If you repeat this pattern, you should be able to work through an entire encoded String. Take your time, and figure it out in steps. Maybe get it working on 3A (or other single digit and character) and then 10A (or other digit that is longer than a single character). Then focus on getting it working for all strings.
Testing runLengthDecoding
This method is important to test as you write it! Line by line with print statements will help. As such, we recommend going to the main method, and uncommenting the lines involving runLengthDecoding.
You will also notice unitTests method is a good method to see how it all works, but for it to work, you will need to implement the following method.
formattedInfo(String name, int rawLength, int encodedLength, double compression)
In effort to make sure we are DRY in our programming, you will notice there is a method in TestRunLength called formattedInfo. It simply returns a formatted String from using String.format. Need a review of String.format? Go here
You will build a String to return that takes in A String name, int rawLength, int encodedLength, and double compression.
You will want to print out a String that looks like the following
DNA raw length is 980 while encoded DNA length is 673. 31.33% compression.
or like
Image raw length is 1214 while encoded Image length is 299. 75.37% compression.
Note that the percent is only 2 decimal places intentionally, and there is a new line at the end of the String!
You will build this String using String.format.
formattedInfoformattedInfo
This method can be done by returning the value returned from String.format.

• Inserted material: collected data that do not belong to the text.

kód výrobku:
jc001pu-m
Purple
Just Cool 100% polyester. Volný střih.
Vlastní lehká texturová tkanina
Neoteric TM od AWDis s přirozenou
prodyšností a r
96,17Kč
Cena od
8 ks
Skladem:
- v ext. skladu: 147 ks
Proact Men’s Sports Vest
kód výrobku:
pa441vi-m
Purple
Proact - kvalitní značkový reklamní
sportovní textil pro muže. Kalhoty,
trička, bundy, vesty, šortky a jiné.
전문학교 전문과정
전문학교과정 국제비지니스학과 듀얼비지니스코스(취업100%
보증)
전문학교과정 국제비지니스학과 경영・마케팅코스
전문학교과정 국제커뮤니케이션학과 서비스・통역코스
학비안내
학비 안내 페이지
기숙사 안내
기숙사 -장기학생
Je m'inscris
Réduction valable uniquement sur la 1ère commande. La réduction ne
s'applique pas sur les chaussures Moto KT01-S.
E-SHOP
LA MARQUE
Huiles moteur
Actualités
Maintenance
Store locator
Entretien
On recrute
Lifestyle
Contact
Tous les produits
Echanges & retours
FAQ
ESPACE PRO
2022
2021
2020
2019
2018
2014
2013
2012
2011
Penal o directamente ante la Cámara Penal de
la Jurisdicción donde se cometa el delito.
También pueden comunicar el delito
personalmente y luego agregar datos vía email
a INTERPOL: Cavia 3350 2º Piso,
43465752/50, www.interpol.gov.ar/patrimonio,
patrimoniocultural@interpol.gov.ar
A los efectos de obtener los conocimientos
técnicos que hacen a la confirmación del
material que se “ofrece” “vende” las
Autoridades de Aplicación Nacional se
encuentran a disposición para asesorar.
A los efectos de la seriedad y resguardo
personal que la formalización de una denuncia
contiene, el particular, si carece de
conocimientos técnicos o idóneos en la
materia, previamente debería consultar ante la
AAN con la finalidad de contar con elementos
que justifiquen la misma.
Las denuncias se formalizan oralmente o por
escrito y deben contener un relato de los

Some useful printf/String.format rules are:
- %% allows a % sign in the string
- %d for a number/digit
- %s for a String in the String
- %.2f for a floating point, that only goes two decimal places
- %n new line
It is important to know that you can also use a parameter more than once if you need it to repeat (hint: name).
Testing formattedInfo
There aren’t any tests written using it. You may want to write your own! Remember, using String.format, not printf!
When you run the full program, you will see it in action, as it shows the compression rate for an image and DNA.